Real journalists would be trying to get to the bottom of the issue and getting answers from the people making decisions, not wasting time getting a pointless Twitter quote from a brand figurehead who had nothing to do with those decisions.

That said, there’s nothing to really say here – overbearing copyright owners send lawyers out against people who cannot possibly harm their brand, who choose to give in rather than fight because they don’t have the resources. Happens every day, the only notable thing here compared to other weekly stories on the subject is the size of the brand doing the bullying.

That One Guy (profile) says:

Re: Re: 'Why do you care about a festival about a hirsute jar maker?

WB does not want this to happen as they are afraid they could have the Harry Potter Mark become worthless.

In which case, as the saying goes, ‘You’re doing it wrong.’

Not getting a license from every use might risk having low quality ones being linked to the brand, but people not using the name at all, such that it fades from memory and no-one after the generation or two when the books came out remember it or care about it will kill the brand much more effectively.

PaulT (profile) says:

Re: Re:

They could have defended themselves with the current name, it would just be too time-consuming and expensive – so they opted for the route of changing it to something they couldn’t be sued over.

This is why this stuff keeps happening – the lawyers get paid whether the target decides to defend themselves or not, and since they rarely see the inside of a courtroom, they’re free to keep doing it even if they are actually causing damage to their client’s product.

Wyrm (profile) says:

Really amazing. This "war on fans" is growing so fast.
The problem is coming from the "permission culture" that is itself based on two axioms:

  1. everything must be owned,
  2. anything I own is under my exclusive control.

Point #1 is just absurd.
Point #2 only makes sense for material goods that only one person can enjoy at a given time.

Normally, both points are irrelevant when applied to ideas, and a legal monopoly is used to allow temporary and limited control over the expression of an idea.

This has been blown out of proportion thanks to a copious amount of lobbying money (aka legalized corruption). Now, most politicians and a good part of the general population has been convinced that "copyright" grants full control on every aspect of a work and its context (which is made easy by the fact that, regarding digital goods, every use implies a copy), and some are even going so far as to think it should last forever. Both scope and duration have been pushed to extremes.

Can we please become reasonable again?

Wyrm (profile) says:

Re: Re: Re:

Of course it’s bound to backfire. But by the time it does, nobody (in power) will want to acknowledge why it did.

On this matter like on many others, some of the people advocate that “the solution to the problem is more of the problem.” And since they are the “loudest” in the room (remember, “money si speech”), politicians listen to them.

If controlling everything fails to bring more fans and revenue, it must become there is not enough control, right?

(For other examples, see “the solution to the gun problem is more guns”.)

Anonymous Anonymous Coward (profile) says:

Re: Re: Movie At the Park

I haven’t looked that closely, but I did notice things in the books that were not in the movies, and they were missed. Not so sure about the reverse, though books do have a tendency to invoke the imagination where movies try to fill those holes in, sometimes well, sometimes badly, very badly.

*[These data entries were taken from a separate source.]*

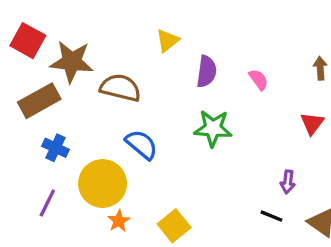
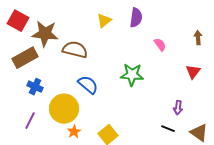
purple semicircle: (207, 71) -> (136, 18), moved

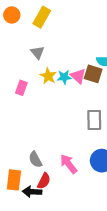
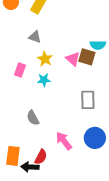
gray triangle: (37, 52) -> (35, 37), turned -32
cyan star: (64, 77) -> (44, 80), moved
gray semicircle: (35, 160) -> (33, 118), moved

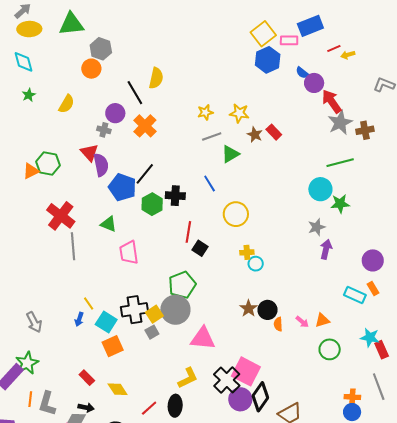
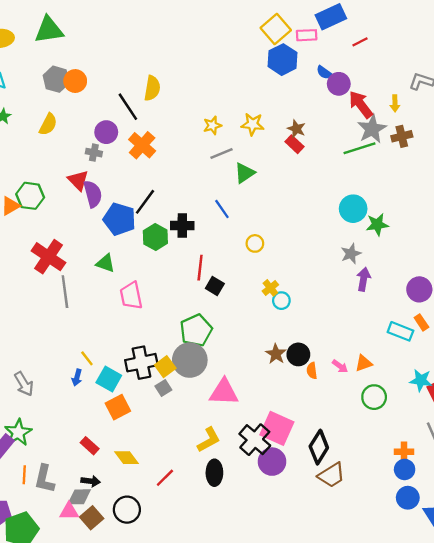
gray hexagon: (101, 49) -> (56, 79), moved
yellow arrow: (348, 55) -> (395, 103), moved, turned -72
brown star: (255, 135) -> (296, 129), moved
green line: (340, 163) -> (360, 148), moved
yellow circle: (236, 214) -> (255, 243), size x0.6
yellow cross: (247, 252) -> (270, 288), turned -32
black diamond: (260, 397) -> (319, 447), moved
black ellipse: (175, 406) -> (214, 473), moved

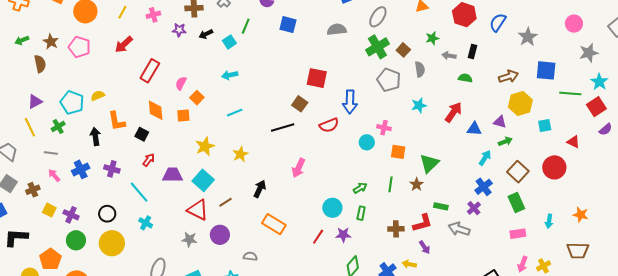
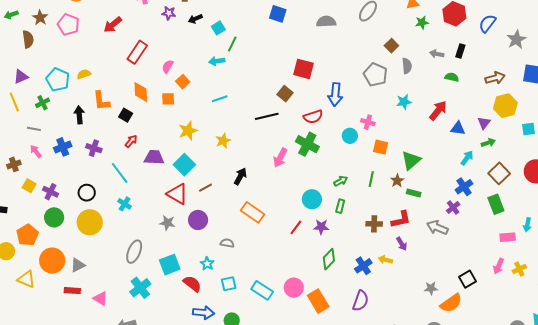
green line: (246, 26) -> (232, 44), moved
green star: (432, 38) -> (422, 23), moved
green cross: (377, 47) -> (307, 144), moved, turned -35
purple triangle: (500, 122) -> (484, 123), turned 48
green rectangle: (441, 206) -> (414, 193), moved
pink rectangle: (518, 234) -> (508, 237), moved

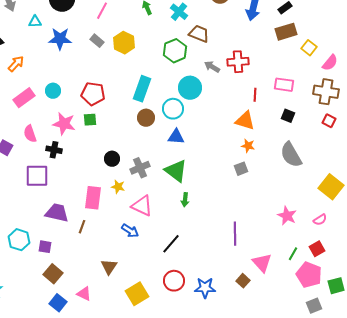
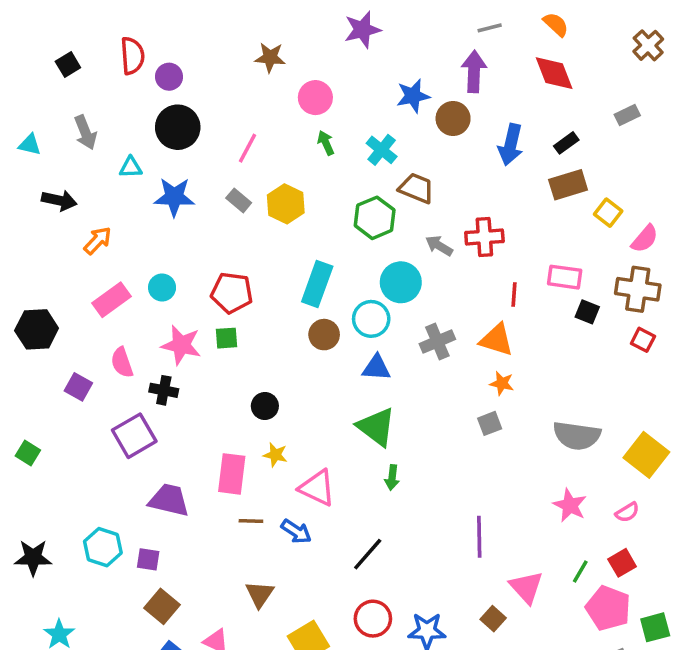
black square: (288, 116) -> (587, 312), moved
gray semicircle: (291, 155) -> (577, 436), moved, turned -52
gray cross: (140, 168) -> (437, 342), moved
purple square: (37, 176) -> (134, 436), turned -30
brown line: (82, 227) -> (251, 521), moved, turned 72

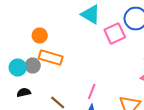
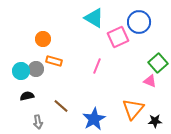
orange rectangle: (51, 58) -> (54, 61), size x0.7
pink line: (92, 92) -> (97, 66), moved

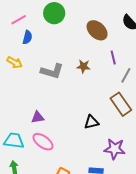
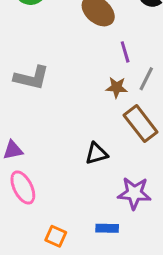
brown star: (83, 66) -> (117, 87), moved
pink ellipse: (43, 142) -> (23, 188), turned 30

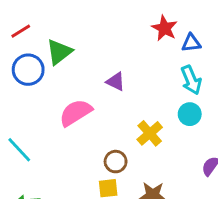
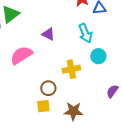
cyan arrow: (191, 80) -> (85, 33), moved
yellow cross: (150, 133) -> (71, 69), turned 30

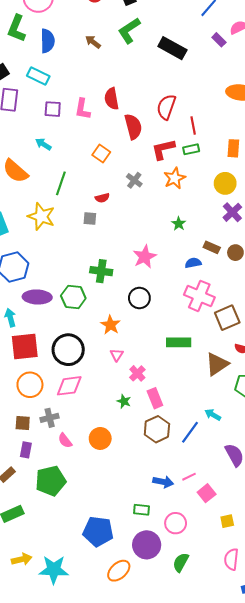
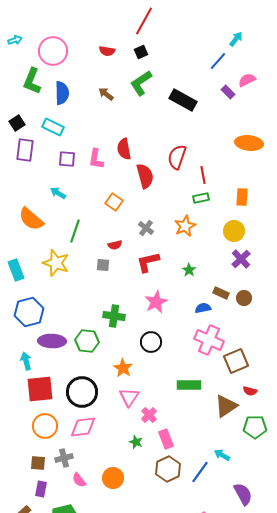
red L-shape: (163, 149) -> (148, 262), moved
pink triangle: (117, 355) -> (129, 397), size x1.5

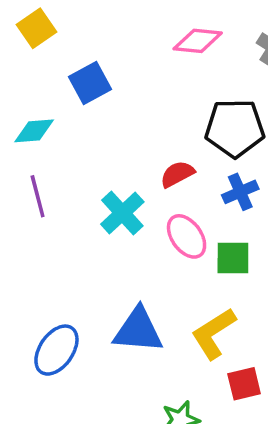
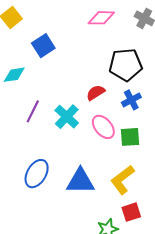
purple line: (38, 196) -> (33, 111), moved, turned 45
blue ellipse: (56, 350) -> (37, 174), moved
red square: (244, 384) -> (131, 212), moved

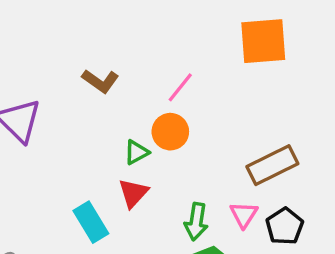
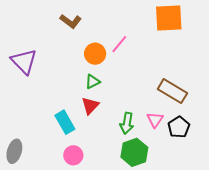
brown L-shape: (100, 81) -> (71, 21), moved
orange circle: (170, 132) -> (95, 54), moved
brown rectangle: (272, 165) -> (172, 91), turned 56

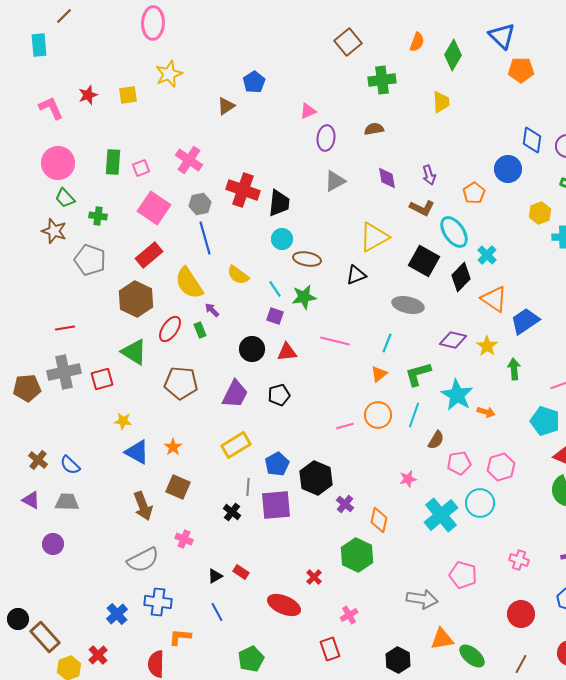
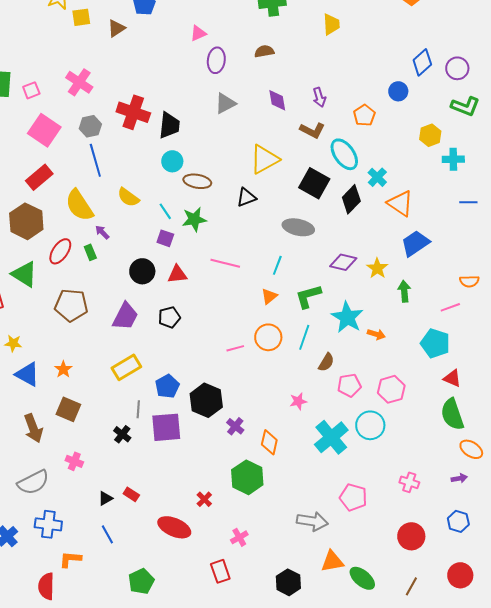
yellow square: (128, 95) -> (81, 17), moved
blue diamond: (532, 140) -> (422, 62), turned 40
blue circle: (508, 169) -> (398, 91), size x0.7
orange triangle: (494, 299) -> (400, 203), moved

I remember listening to some ‘old time’ radio dramas. Funny thing was, they were always in color.

Thad (profile) says:

Re: Re:

Timing seems to line up. WB’s announcement of new IP enforcement policy occurred right after the merger was approved and shortly before it was finalized.

A policy change like this would have had to have been in the works for awhile; those decisions aren’t made spur-of-the-moment. But the merger had been in the works for quite some time by then.